PDF & Image OCR — OpenClaw Plugin
Extract text from scanned PDFs and images using the PDFAPIHub API. This OpenClaw plugin provides Tesseract OCR with 100+ languages, document photo enhancement, and visual document comparison.
What It Does
Read text from scanned documents and photos using OCR, clean up document photos into professional scans, and compare documents for visual similarity.
Features
- PDF OCR — Rasterise and OCR scanned PDFs with configurable DPI (72-400)

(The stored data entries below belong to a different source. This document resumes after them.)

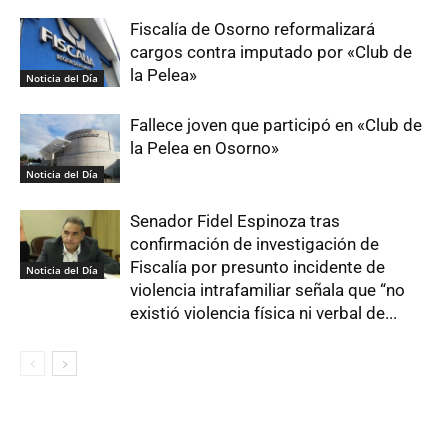
Fiscalía de Osorno reformalizará
cargos contra imputado por «Club de
la Pelea»
Noticia del Día
Fallece joven que participó en «Club de
la Pelea en Osorno»
Noticia del Día
Senador Fidel Espinoza tras
confirmación de investigación de
Fiscalía por presunto incidente de
Noticia del Día
violencia intrafamiliar señala que “no
existió violencia física ni verbal de...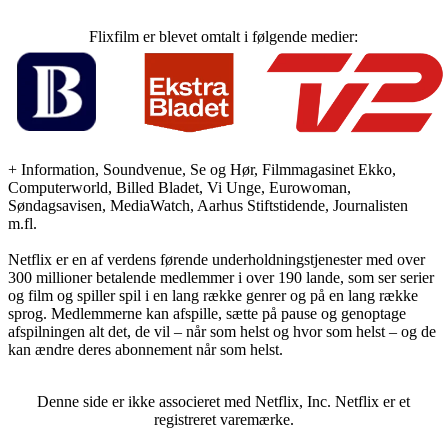
Flixfilm er blevet omtalt i følgende medier:
+ Information, Soundvenue, Se og Hør, Filmmagasinet Ekko,
Computerworld, Billed Bladet, Vi Unge, Eurowoman,
Søndagsavisen, MediaWatch, Aarhus Stiftstidende, Journalisten
m.fl.
Netflix er en af verdens førende underholdningstjenester med over
300 millioner betalende medlemmer i over 190 lande, som ser serier
og film og spiller spil i en lang række genrer og på en lang række
sprog. Medlemmerne kan afspille, sætte på pause og genoptage
afspilningen alt det, de vil – når som helst og hvor som helst – og de
kan ændre deres abonnement når som helst.
Denne side er ikke associeret med Netflix, Inc. Netflix er et
registreret varemærke.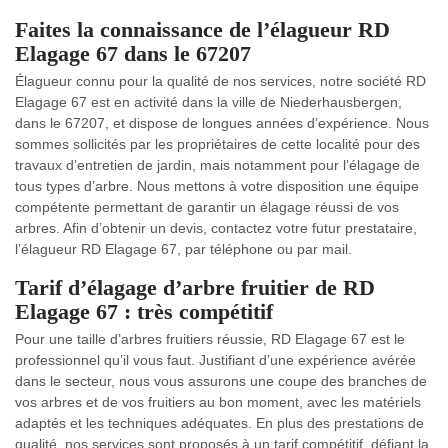
Faites la connaissance de l’élagueur RD
Elagage 67 dans le 67207
Élagueur connu pour la qualité de nos services, notre société RD
Elagage 67 est en activité dans la ville de Niederhausbergen,
dans le 67207, et dispose de longues années d’expérience. Nous
sommes sollicités par les propriétaires de cette localité pour des
travaux d’entretien de jardin, mais notamment pour l’élagage de
tous types d’arbre. Nous mettons à votre disposition une équipe
compétente permettant de garantir un élagage réussi de vos
arbres. Afin d’obtenir un devis, contactez votre futur prestataire,
l’élagueur RD Elagage 67, par téléphone ou par mail.
Tarif d’élagage d’arbre fruitier de RD
Elagage 67 : très compétitif
Pour une taille d’arbres fruitiers réussie, RD Elagage 67 est le
professionnel qu’il vous faut. Justifiant d’une expérience avérée
dans le secteur, nous vous assurons une coupe des branches de
vos arbres et de vos fruitiers au bon moment, avec les matériels
adaptés et les techniques adéquates. En plus des prestations de
qualité, nos services sont proposés à un tarif compétitif, défiant la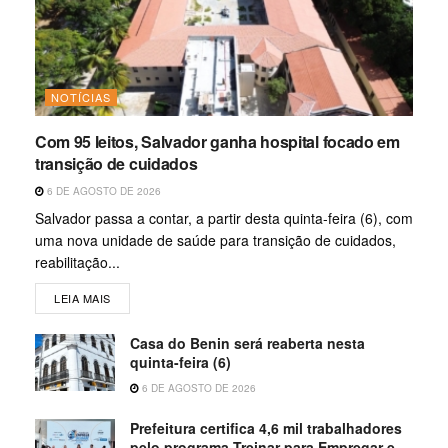
NOTÍCIAS
Com 95 leitos, Salvador ganha hospital focado em
transição de cuidados
6 DE AGOSTO DE 2026
Salvador passa a contar, a partir desta quinta-feira (6), com
uma nova unidade de saúde para transição de cuidados,
reabilitação...
LEIA MAIS
Casa do Benin será reaberta nesta
quinta-feira (6)
6 DE AGOSTO DE 2026
Prefeitura certifica 4,6 mil trabalhadores
pelo programa Treinar para Empregar e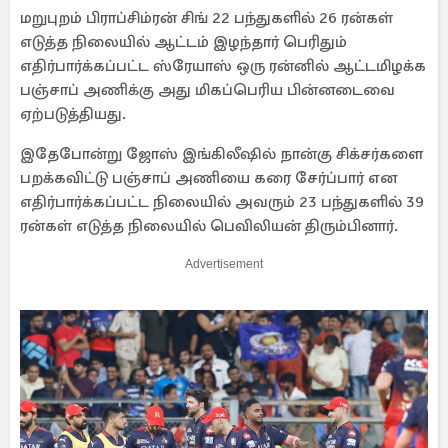
மறுபுறம் பிராப்சிம்ரன் சிங் 22 பந்துகளில் 26 ரன்கள்
எடுத்த நிலையில் ஆட்டம் இழந்தார் பெரிதும்
எதிர்பார்க்கப்பட்ட ஸ்ரேயாஸ் ஒரு ரன்னில் ஆட்டமிழக்க
பஞ்சாப் அணிக்கு அது மிகப்பெரிய பின்னடைவை
ஏற்படுத்தியது.
இதேபோன்று ஜோஸ் இங்கிலீஷில் நான்கு சிக்சர்களை
பறக்கவிட்டு பஞ்சாப் அணியை கரை சேர்ப்பார் என
எதிர்பார்க்கப்பட்ட நிலையில் அவரும் 23 பந்துகளில் 39
ரன்கள் எடுத்த நிலையில் பெவிலியன் திரும்பினார்.
Advertisement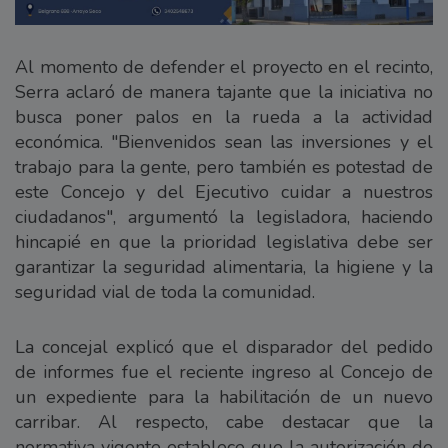
Al momento de defender el proyecto en el recinto,
Serra aclaró de manera tajante que la iniciativa no
busca poner palos en la rueda a la actividad
económica. "Bienvenidos sean las inversiones y el
trabajo para la gente, pero también es potestad de
este Concejo y del Ejecutivo cuidar a nuestros
ciudadanos", argumentó la legisladora, haciendo
hincapié en que la prioridad legislativa debe ser
garantizar la seguridad alimentaria, la higiene y la
seguridad vial de toda la comunidad.
La concejal explicó que el disparador del pedido
de informes fue el reciente ingreso al Concejo de
un expediente para la habilitación de un nuevo
carribar. Al respecto, cabe destacar que la
normativa vigente establece que la autorización de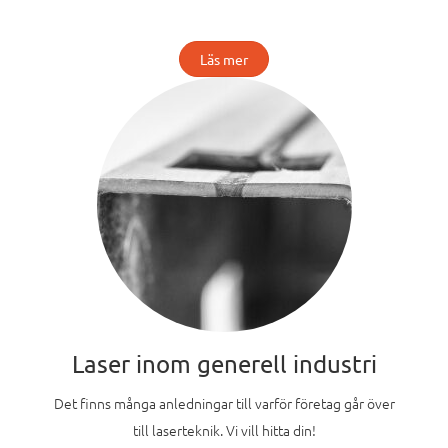
Läs mer
Laser inom generell industri
Det finns många anledningar till varför företag går över
till laserteknik. Vi vill hitta din!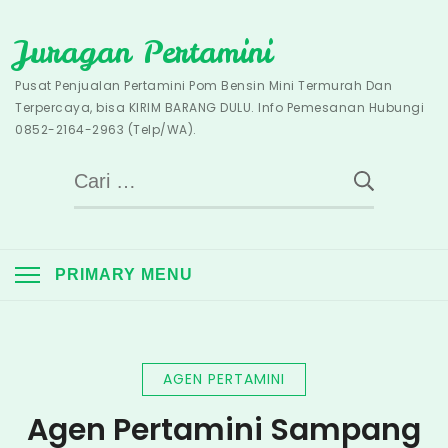
Skip
Juragan Pertamini
to
content
Pusat Penjualan Pertamini Pom Bensin Mini Termurah Dan
Terpercaya, bisa KIRIM BARANG DULU. Info Pemesanan Hubungi
0852-2164-2963 (Telp/WA).
Cari
untuk:
PRIMARY MENU
AGEN PERTAMINI
Agen Pertamini Sampang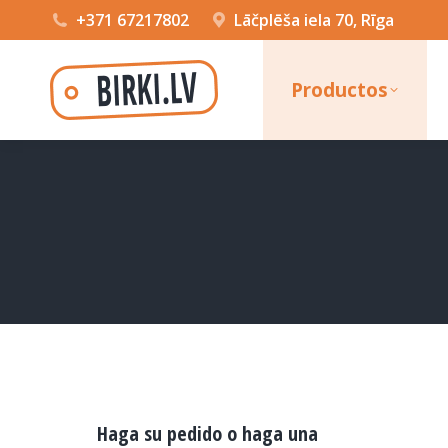
+371 67217802
Lāčplēša iela 70, Rīga
Productos
Haga su pedido o haga una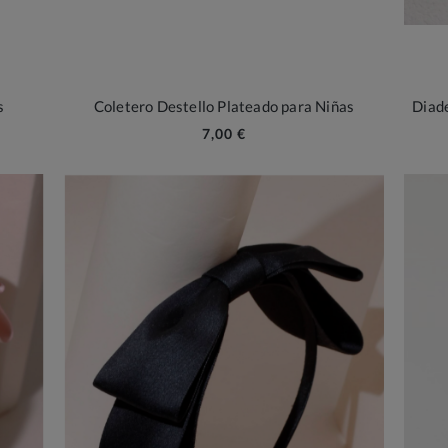
s
Coletero Destello Plateado para Niñas
Diad
7,00 €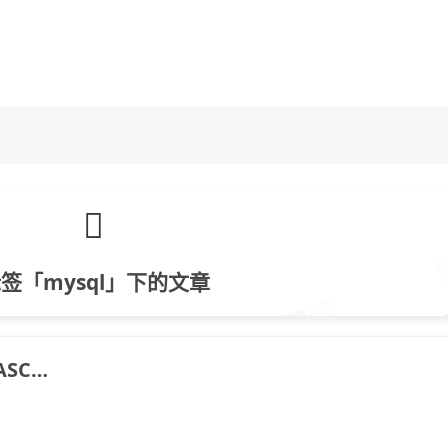
签「mysql」下的文章
ASC…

- Image OCR — OCR photos of receipts, documents, signs, business cards, meter readings
- 100+ Languages — Tesseract language packs, combine with
+(e.g.eng+hin+fra) - Word-Level Bounding Boxes — Per-word positions and confidence scores
- Character Whitelisting — Restrict to digits only for invoice amounts or meter readings
- Image Preprocessing — Grayscale, sharpen, threshold, resize/upscale for noisy inputs
- Document Scan Enhancement — Edge detection, perspective correction, brightness/contrast
- Color Modes — B&W (best for text), grayscale, enhanced color
- PDF Output — Export scanned documents as single-page PDFs
- Document Comparison — Visual similarity scoring with feature matching, SSIM, or phash
- Confidence Scores — Per-page and per-word OCR confidence percentages
Tools
| Tool | Description |
|---|---|
ocr_pdf | OCR scanned PDFs with multi-language Tesseract |
ocr_image | OCR images with preprocessing options |
scan_enhance | Clean up document photos into professional scans |
compare_documents | Compare two images/PDFs for visual similarity |
Installation
openclaw plugins install clawhub:pdf-ocr
Configuration
Add your API key in ~/.openclaw/openclaw.json:
{
"plugins": {
"entries": {
"pdf-ocr": {
"enabled": true,
"env": {
"PDFAPIHUB_API_KEY": "your-api-key-here"
}
}
}
}
}
Get your free API key at https://pdfapihub.com.
Usage Examples
Just ask your OpenClaw agent:
- "Extract text from this scanned PDF"
- "OCR this document in English and Hindi at 300 DPI"
- "Extract only the numbers from this invoice scan"
- "Read the text from this receipt photo"
- "Clean up this document photo to look like a scan"
- "Scan this photo then OCR the result"
- "How similar are these two documents?"
Use Cases
- Invoice Processing — OCR scanned invoices to extract line items and totals
- Receipt Scanning — Extract text from receipt photos for expense tracking
- Document Digitization — Convert legacy paper documents to searchable text
- Multi-Language Documents — Process documents in Hindi, French, German, Arabic, etc.
- Business Card Reading — Extract name, phone, and email from card photos
- Meter Reading — Extract digits from utility meter photos with character whitelisting
- Document Photo Cleanup — Turn phone photos into clean, professional scans
- Fraud Detection — Compare documents for visual similarity
- QA Testing — Compare rendered documents before and after changes
API Documentation
Full API docs: https://pdfapihub.com/docs
License
MIT